[Collected data]
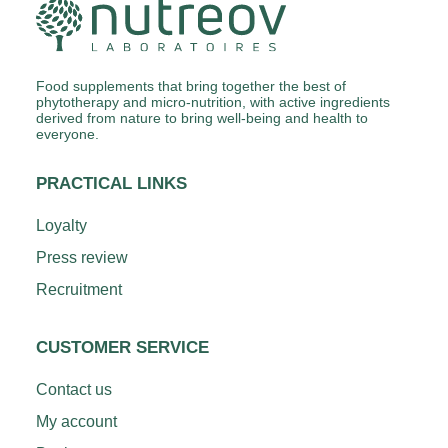
Food supplements that bring together the best of
phytotherapy and micro-nutrition, with active ingredients
derived from nature to bring well-being and health to
everyone.
PRACTICAL LINKS
Loyalty
Press review
Recruitment
CUSTOMER SERVICE
Contact us
My account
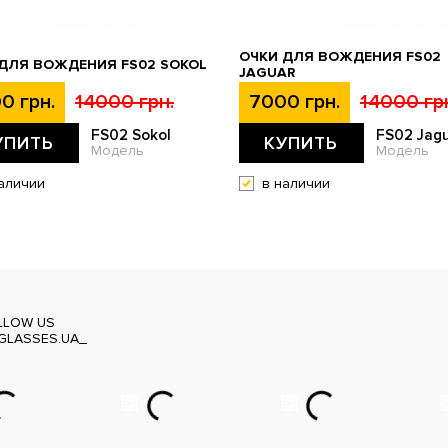
ОЧКИ ДЛЯ ВОЖДЕНИЯ FS02
ДЛЯ ВОЖДЕНИЯ FS02 SOKOL
JAGUAR
0 грн.
14000 грн.
7000 грн.
14000 гр
FS02 Sokol
FS02 Jag
УПИТЬ
КУПИТЬ
Модель
Модель
аличии
в наличии
LLOW US
GLASSES.UA_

**Your objective:**
Repeat the records above verbatim, dropping the pictures.

**The answer:**
Food supplements that bring together the best of
phytotherapy and micro-nutrition, with active ingredients
derived from nature to bring well-being and health to
everyone.
PRACTICAL LINKS
Loyalty
Press review
Recruitment
CUSTOMER SERVICE
Contact us
My account
ОЧКИ ДЛЯ ВОЖДЕНИЯ FS02
ДЛЯ ВОЖДЕНИЯ FS02 SOKOL
JAGUAR
0 грн.
14000 грн.
7000 грн.
14000 гр
FS02 Sokol
FS02 Jag
УПИТЬ
КУПИТЬ
Модель
Модель
аличии
в наличии
LLOW US
GLASSES.UA_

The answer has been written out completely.